Constrained Attractor Selection Using Deep Reinforcement Learning
This work addresses attractor control in nonlinear systems, which is incremental as it applies existing RL methods to a known problem with constraints.
The paper tackled the problem of attractor selection in nonlinear dynamical systems with constrained actuation, using deep reinforcement learning methods (CEM and DDPG) on a Duffing oscillator, and found that both methods achieved attractor selection under constraints with nearly identical success rates, while DDPG offered advantages like high learning rate and low variance.

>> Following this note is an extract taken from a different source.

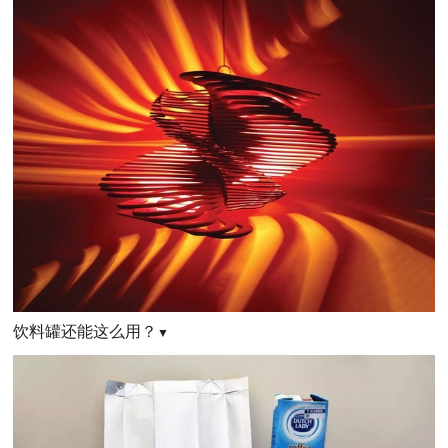
饮料罐还能这么用？
▼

This paper describes an approach for attractor selection (or multi-stability control) in nonlinear dynamical systems with constrained actuation. Attractor selection is obtained using two different deep reinforcement learning methods: 1) the cross-entropy method (CEM) and 2) the deep deterministic policy gradient (DDPG) method. The framework and algorithms for applying these control methods are presented. Experiments were performed on a Duffing oscillator, as it is a classic nonlinear dynamical system with multiple attractors. Both methods achieve attractor selection under various control constraints. While these methods have nearly identical success rates, the DDPG method has the advantages of a high learning rate, low performance variance, and a smooth control approach. This study demonstrates the ability of two reinforcement learning approaches to achieve constrained attractor selection.